• **Aim of the task**
Find every line in the entries that holds the string "button" and report it.

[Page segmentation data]

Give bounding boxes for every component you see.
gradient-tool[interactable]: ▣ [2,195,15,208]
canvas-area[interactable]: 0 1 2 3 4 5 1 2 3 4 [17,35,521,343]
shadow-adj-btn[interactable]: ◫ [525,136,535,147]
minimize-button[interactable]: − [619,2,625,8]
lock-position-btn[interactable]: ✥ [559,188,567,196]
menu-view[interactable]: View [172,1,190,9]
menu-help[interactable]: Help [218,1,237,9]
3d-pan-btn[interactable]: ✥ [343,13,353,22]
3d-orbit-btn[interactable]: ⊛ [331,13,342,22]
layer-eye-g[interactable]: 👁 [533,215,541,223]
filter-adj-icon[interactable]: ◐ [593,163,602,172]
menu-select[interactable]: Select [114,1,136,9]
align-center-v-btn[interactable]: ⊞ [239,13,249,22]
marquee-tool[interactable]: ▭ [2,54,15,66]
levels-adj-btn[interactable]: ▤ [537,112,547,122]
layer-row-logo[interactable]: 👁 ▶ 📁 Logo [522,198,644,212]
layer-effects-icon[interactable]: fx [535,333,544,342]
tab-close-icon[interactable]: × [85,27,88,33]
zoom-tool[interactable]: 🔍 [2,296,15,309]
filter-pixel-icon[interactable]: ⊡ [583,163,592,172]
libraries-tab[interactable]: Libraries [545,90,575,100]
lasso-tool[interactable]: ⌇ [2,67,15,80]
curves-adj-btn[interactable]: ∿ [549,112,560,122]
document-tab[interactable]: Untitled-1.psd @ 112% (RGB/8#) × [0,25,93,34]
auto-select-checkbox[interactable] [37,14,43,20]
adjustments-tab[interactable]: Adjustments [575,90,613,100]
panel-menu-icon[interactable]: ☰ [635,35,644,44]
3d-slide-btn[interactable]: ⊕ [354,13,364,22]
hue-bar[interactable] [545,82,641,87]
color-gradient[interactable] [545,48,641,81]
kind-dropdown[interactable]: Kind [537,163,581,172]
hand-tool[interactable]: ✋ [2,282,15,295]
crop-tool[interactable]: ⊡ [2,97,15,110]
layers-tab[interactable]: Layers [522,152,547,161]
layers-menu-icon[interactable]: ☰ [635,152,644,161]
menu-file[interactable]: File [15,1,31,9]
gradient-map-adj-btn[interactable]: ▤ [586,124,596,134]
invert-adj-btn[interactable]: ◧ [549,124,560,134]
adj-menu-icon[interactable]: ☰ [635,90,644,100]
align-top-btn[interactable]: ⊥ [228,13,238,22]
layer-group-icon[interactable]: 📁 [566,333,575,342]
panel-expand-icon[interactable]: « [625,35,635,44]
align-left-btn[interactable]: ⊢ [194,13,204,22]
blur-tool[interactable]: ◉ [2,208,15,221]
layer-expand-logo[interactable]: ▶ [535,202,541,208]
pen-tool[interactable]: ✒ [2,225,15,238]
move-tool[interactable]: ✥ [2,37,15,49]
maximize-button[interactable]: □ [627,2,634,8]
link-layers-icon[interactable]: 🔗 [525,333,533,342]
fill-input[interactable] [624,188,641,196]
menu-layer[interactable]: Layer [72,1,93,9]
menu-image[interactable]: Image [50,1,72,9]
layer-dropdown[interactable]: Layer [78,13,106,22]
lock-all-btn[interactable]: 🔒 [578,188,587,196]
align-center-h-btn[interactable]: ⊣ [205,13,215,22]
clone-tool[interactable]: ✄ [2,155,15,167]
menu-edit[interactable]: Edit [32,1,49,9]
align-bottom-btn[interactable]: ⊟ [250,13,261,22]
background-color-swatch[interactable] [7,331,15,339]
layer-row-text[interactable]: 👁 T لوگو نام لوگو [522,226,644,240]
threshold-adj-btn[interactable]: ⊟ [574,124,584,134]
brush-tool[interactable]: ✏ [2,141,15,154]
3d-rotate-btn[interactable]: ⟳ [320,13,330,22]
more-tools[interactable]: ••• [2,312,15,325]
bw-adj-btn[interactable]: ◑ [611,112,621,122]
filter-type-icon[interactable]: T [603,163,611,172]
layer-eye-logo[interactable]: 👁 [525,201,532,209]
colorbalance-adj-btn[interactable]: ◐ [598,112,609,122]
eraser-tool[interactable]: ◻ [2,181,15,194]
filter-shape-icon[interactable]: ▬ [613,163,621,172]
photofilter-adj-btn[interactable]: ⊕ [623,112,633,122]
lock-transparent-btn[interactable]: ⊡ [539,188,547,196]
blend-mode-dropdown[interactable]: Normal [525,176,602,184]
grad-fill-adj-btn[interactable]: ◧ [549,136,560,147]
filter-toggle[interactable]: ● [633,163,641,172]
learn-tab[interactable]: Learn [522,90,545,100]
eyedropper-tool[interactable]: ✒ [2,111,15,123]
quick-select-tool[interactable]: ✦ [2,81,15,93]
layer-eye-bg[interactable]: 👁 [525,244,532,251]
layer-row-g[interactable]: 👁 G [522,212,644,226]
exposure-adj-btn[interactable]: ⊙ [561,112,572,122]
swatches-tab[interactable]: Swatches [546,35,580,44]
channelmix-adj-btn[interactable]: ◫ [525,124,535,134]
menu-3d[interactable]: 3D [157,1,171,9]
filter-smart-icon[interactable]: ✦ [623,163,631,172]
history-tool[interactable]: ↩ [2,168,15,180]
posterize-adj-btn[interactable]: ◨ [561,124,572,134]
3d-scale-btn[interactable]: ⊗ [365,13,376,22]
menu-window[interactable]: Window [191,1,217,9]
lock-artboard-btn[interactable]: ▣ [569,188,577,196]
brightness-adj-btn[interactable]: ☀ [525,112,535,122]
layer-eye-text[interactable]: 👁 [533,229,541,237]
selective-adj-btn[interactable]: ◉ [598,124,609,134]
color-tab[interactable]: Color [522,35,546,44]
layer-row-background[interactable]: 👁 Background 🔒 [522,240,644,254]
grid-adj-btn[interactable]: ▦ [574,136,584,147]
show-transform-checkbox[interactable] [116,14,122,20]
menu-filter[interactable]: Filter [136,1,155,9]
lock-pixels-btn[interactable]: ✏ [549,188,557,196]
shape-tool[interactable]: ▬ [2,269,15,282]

• **Result of this task**
minimize-button[interactable]: − [619,2,625,8]
maximize-button[interactable]: □ [627,2,634,8]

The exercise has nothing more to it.